The IUD is a safe, effective and widely used contraceptive method. Uterine perforation is a rare, but serious, complication of using an IUD, and the incidence of uterine perforation is estimated to be 1.3/1,000 [1]. Uterine perforation is generally asymptomatic, but may cause abdominal pain, diarrhea, and fever if bowel injury is present. Migration of an IUD into adjacent organs and structures can cause obstruction, perforation, ischemia, mesentery injury, strictures, and fistulae [2]. When migration of an IUD is suspected, a simple abdominal X-ray will help rule out displacement of the IUD. A CT scan may be used to determine the exact location of the device and its relation to adjacent organs.
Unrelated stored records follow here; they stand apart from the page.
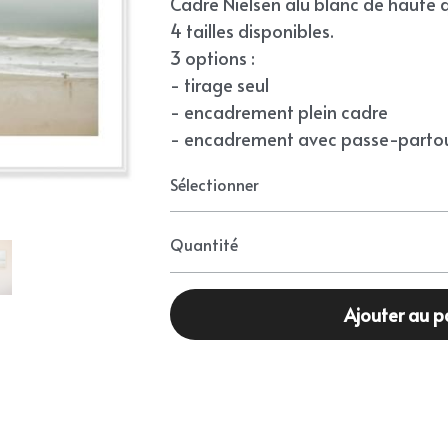
Cadre Nielsen alu blanc de haute q
4 tailles disponibles.
3 options :
- tirage seul
- encadrement plein cadre
- encadrement avec passe-partou
Sélectionner
Quantité
Ajouter au p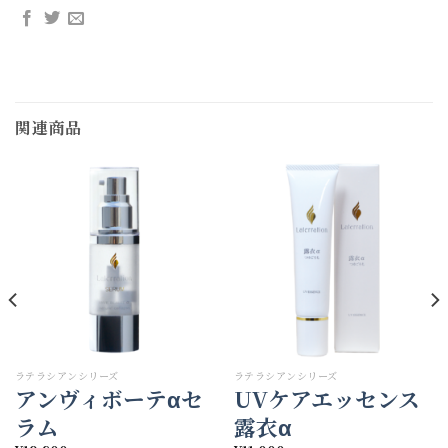
関連商品
ラテラシアンシリーズ
ラテラシアンシリーズ
アンヴィボーテαセ
UVケアエッセンス
ラム
露衣α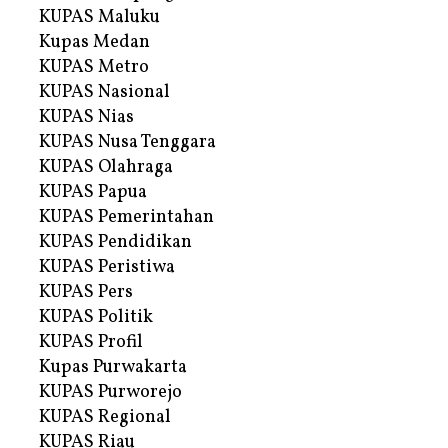
KUPAS Maluku
Kupas Medan
KUPAS Metro
KUPAS Nasional
KUPAS Nias
KUPAS Nusa Tenggara
KUPAS Olahraga
KUPAS Papua
KUPAS Pemerintahan
KUPAS Pendidikan
KUPAS Peristiwa
KUPAS Pers
KUPAS Politik
KUPAS Profil
Kupas Purwakarta
KUPAS Purworejo
KUPAS Regional
KUPAS Riau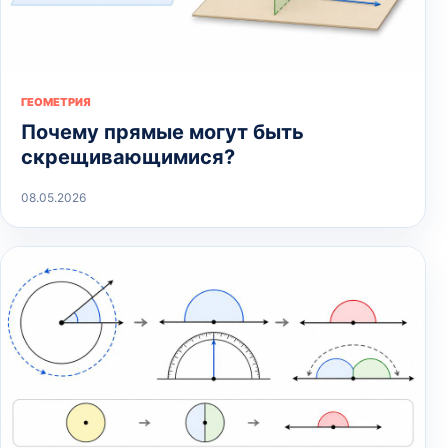
ГЕОМЕТРИЯ
Почему прямые могут быть
скрещивающимися?
08.05.2026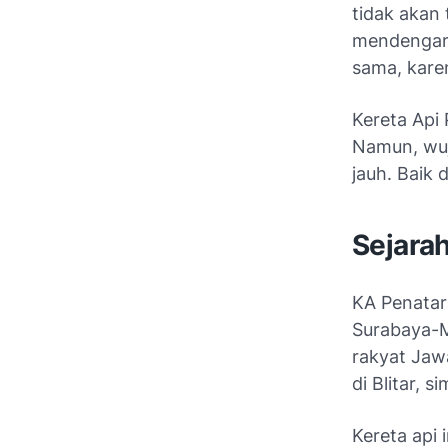
tidak akan
mendengar 
sama, kare
Kereta Api
Namun, wuj
jauh. Baik 
Sejarah
KA Penatar
Surabaya-M
rakyat Jaw
di Blitar, 
Kereta api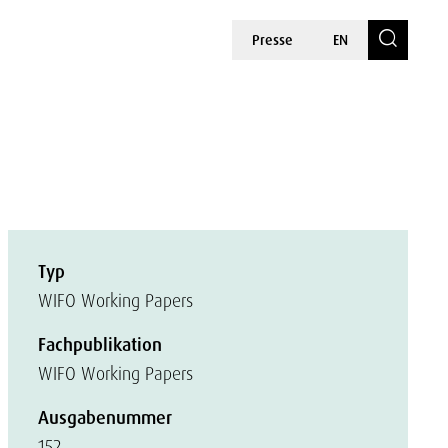
Presse
EN
Typ
WIFO Working Papers
Fachpublikation
WIFO Working Papers
Ausgabenummer
152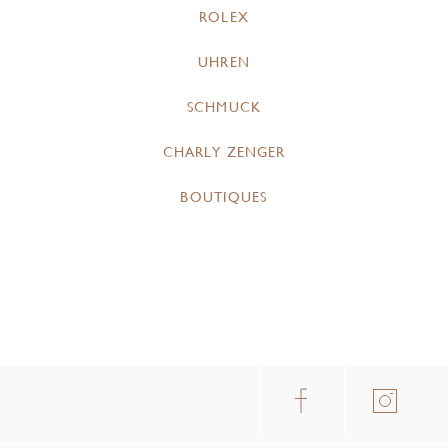
ROLEX
UHREN
SCHMUCK
CHARLY ZENGER
BOUTIQUES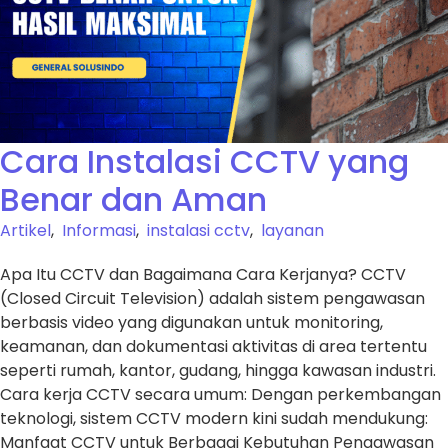
Cara Instalasi CCTV yang
Benar dan Aman
Artikel
,
Informasi
,
instalasi cctv
,
layanan
Apa Itu CCTV dan Bagaimana Cara Kerjanya? CCTV
(Closed Circuit Television) adalah sistem pengawasan
berbasis video yang digunakan untuk monitoring,
keamanan, dan dokumentasi aktivitas di area tertentu
seperti rumah, kantor, gudang, hingga kawasan industri.
Cara kerja CCTV secara umum: Dengan perkembangan
teknologi, sistem CCTV modern kini sudah mendukung:
Manfaat CCTV untuk Berbagai Kebutuhan Pengawasan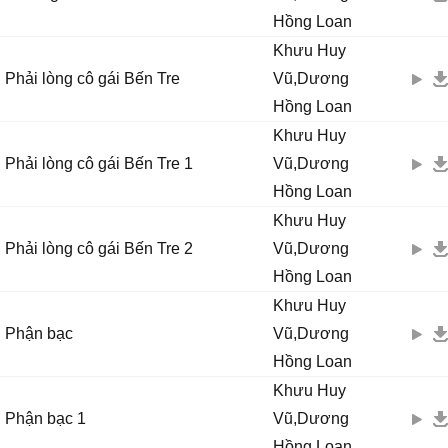
Hồng Loan
Khưu Huy
Phải lòng cô gái Bến Tre
Vũ,Dương
Hồng Loan
Khưu Huy
Phải lòng cô gái Bến Tre 1
Vũ,Dương
Hồng Loan
Khưu Huy
Phải lòng cô gái Bến Tre 2
Vũ,Dương
Hồng Loan
Khưu Huy
Phận bạc
Vũ,Dương
Hồng Loan
Khưu Huy
Phận bạc 1
Vũ,Dương
Hồng Loan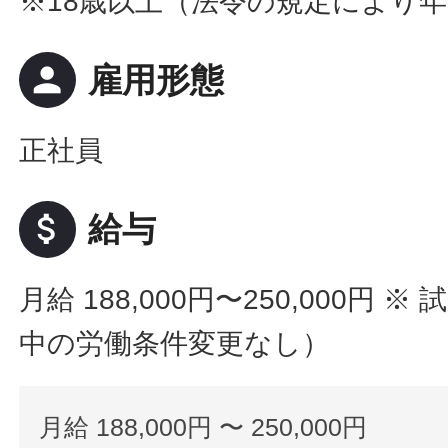
※18歳以上（法令の規定により
person
雇用形態
正社員
attach_money
給与
月給 188,000円〜250,000円
※ 
中の労働条件変更なし）
月給 188,000円 〜 250,000円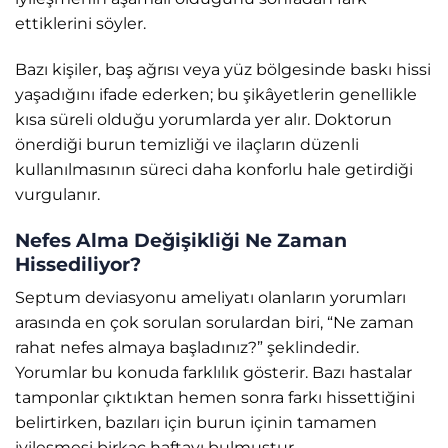
ettiklerini söyler.
Bazı kişiler, baş ağrısı veya yüz bölgesinde baskı hissi
yaşadığını ifade ederken; bu şikâyetlerin genellikle
kısa süreli olduğu yorumlarda yer alır. Doktorun
önerdiği burun temizliği ve ilaçların düzenli
kullanılmasının süreci daha konforlu hale getirdiği
vurgulanır.
Nefes Alma Değişikliği Ne Zaman
Hissediliyor?
Septum deviasyonu ameliyatı olanların yorumları
arasında en çok sorulan sorulardan biri, “Ne zaman
rahat nefes almaya başladınız?” şeklindedir.
Yorumlar bu konuda farklılık gösterir. Bazı hastalar
tamponlar çıktıktan hemen sonra farkı hissettiğini
belirtirken, bazıları için burun içinin tamamen
iyileşmesi birkaç haftayı bulmuştur.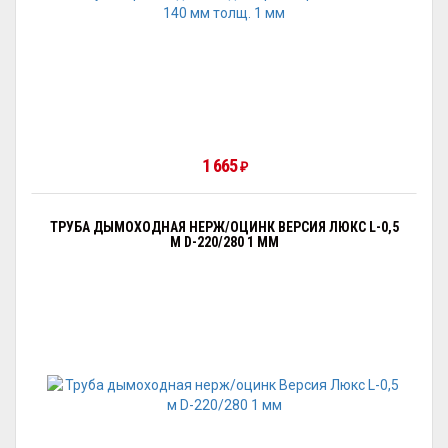
1 665
₽
ТРУБА ДЫМОХОДНАЯ НЕРЖ/ОЦИНК ВЕРСИЯ ЛЮКС L-0,5
М D-220/280 1 ММ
The World Health Organization recommends that all migrating IUDs be removed, as there is a risk of injury to adjacent organs and structures and inflammatory reactions [3]. Methods for removing IUDs that have perforated surrounding tissues include endoscopic methods, laparoscopic methods, and a laparotomy. The way in which the IUD is removed depends on the location of the device and the degree of involvement with other organs. Thanks to the development of laparoscopic instruments and techniques, laparoscopic surgery has replaced the laparotomy and has become the first choice of treatment for the removal of migrated IUDs. However, in the case of severe adhesions and bowel perforation, the possibility of conversion to a laparotomy is high, and the conversion rate to a laparotomy was reported as 34.6% [4, 5]. When the IUD is in the lumen of the bowel or in the retroperitoneal area, a laparoscopic approach is likely to fail because the IUD is not visible.
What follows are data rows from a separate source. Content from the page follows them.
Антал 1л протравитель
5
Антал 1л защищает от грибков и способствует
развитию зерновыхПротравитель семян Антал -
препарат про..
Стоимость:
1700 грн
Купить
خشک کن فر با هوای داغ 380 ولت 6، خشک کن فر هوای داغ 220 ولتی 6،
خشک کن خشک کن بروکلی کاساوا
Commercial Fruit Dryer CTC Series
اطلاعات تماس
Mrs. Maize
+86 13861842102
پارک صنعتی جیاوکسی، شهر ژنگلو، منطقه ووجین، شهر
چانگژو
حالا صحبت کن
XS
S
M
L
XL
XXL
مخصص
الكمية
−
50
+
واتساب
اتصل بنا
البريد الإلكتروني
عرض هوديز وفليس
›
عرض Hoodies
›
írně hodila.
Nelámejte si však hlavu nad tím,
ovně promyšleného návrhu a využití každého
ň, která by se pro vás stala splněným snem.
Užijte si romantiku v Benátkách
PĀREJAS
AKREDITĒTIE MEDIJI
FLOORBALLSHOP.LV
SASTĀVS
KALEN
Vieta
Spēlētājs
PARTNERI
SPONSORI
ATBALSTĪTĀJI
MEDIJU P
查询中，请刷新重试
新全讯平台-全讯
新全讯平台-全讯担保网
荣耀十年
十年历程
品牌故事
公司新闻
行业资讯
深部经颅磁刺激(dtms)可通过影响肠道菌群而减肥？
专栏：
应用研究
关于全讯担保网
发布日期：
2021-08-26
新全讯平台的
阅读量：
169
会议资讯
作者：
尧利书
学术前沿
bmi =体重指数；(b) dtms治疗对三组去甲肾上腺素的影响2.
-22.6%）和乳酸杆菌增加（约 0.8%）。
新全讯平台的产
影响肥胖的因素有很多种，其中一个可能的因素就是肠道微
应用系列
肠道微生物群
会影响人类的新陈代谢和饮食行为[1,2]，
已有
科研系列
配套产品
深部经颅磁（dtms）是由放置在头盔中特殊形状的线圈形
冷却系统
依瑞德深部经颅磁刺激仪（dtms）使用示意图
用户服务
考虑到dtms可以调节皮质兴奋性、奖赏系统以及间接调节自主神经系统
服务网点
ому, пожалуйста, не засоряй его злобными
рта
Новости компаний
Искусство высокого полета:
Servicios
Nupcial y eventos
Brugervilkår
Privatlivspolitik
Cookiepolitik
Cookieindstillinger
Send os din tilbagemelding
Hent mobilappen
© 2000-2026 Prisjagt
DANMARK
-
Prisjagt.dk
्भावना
A few reports have been published on the sigmoidoscopic or colonoscopic removal of an IUD perforated into the colon [6-9]. When the IUD is located within the colon wall, colonoscopy is useful for removing the IUD, and most patients do not develop peritonitis after removal of an IUD by using colonoscopy. The possible ways of removing a perforating IUD have been gradually increasing in number due to the development of endoscopic instruments and techniques. Reports have been published on the successful endoscopic removal of an IUD by using a needle knife sphincterotomy of an IUD embedded in the colon wall or by a gradual pulling of an IUD fixed in the rectum by using a rubber band through the endoscope [8, 9]. However, when the device is firmly embedded in adjacent structures, colonoscopic removal is not suitable.
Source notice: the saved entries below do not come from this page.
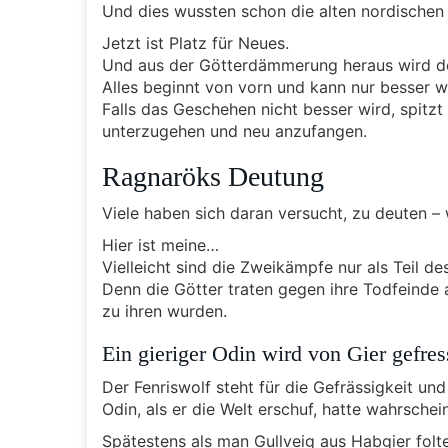
Und dies wussten schon die alten nordischen 
Jetzt ist Platz für Neues.
Und aus der Götterdämmerung heraus wird der 
Alles beginnt von vorn und kann nur besser w
Falls das Geschehen nicht besser wird, spitz
unterzugehen und neu anzufangen.
Ragnaröks Deutung
Viele haben sich daran versucht, zu deuten –
Hier ist meine…
Vielleicht sind die Zweikämpfe nur als Teil d
Denn die Götter traten gegen ihre Todfeinde 
zu ihren wurden.
Ein gieriger Odin wird von Gier gefre
Der Fenriswolf steht für die Gefrässigkeit und 
Odin, als er die Welt erschuf, hatte wahrschein
Spätestens als man Gullveig aus Habgier fol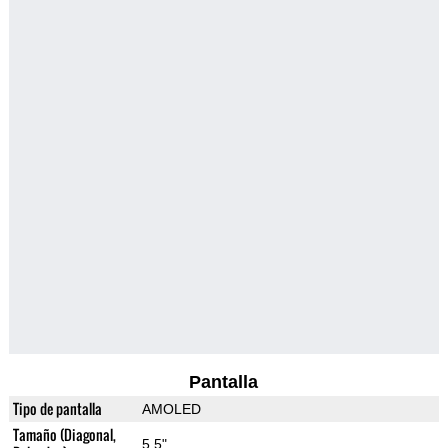
Pantalla
Tipo de pantalla
AMOLED
Tamaño (Diagonal,
5.5"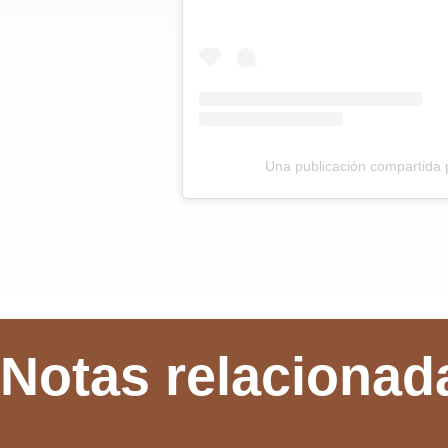
Una publicación compartida
Notas relacionad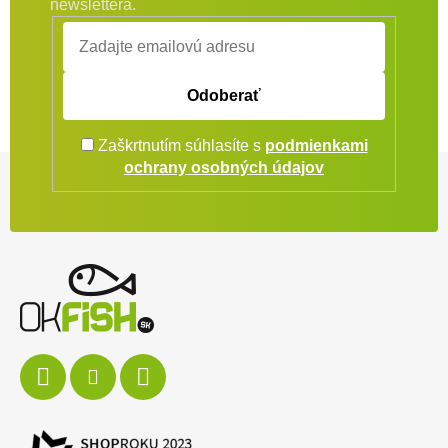
newslettera.
Odoberať
Zaškrtnutím súhlasíte s
podmienkami
Zápätie
ochrany osobných údajov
In summary, uterine perforation by an IUD is an uncommon complication. Removal of the IUD is recommended due to the risk of injury to adjacent organs and to associated inflammatory reactions. In our case, colonoscopy showed that the IUD had penetrated the rectosigmoid colon wall and that an arm of the IUD was embedded in the colon wall. We were able to remove the IUD easily by using colonoscopy. These results show that after appropriate patient selection and surgical preplanning, an endoscopic approach can be tried as the first treatment for a perforating IUD, thereby avoiding unnecessary surgery.

Notes

CONFLICT OF INTEREST

No potential conflict of interest relevant to this article was reported.

Fig. 1.
Simple abdominal X-ray and computed tomography (CT) scan findings: (A) simple abdominal X-ray showing the migrated intrauterine device (arrow), (B) coronal CT scan showing the extrauterine position of the contraceptive device posterior to the uterus and in the rectosigmoid colon, and (C) axial CT scan showing the extra-uterine position of the stem of the contraceptive device within the rectosigmoid colon after having perforated the uterus.
ac-2017-10-30f1.jpg
Fig. 2.
Colonoscopic findings: (A) an intrauterine device (IUD) penetrating the rectosigmoid colon wall with surrounding granulation tissue, (B) an arm of the IUD embedded in the colon wall (arrow), (C) the IUD being removed by using biopsy forceps, (D) the wound site after the IUD had been removed, (E) hemoclips at the wound site to prevent perforation of the colon.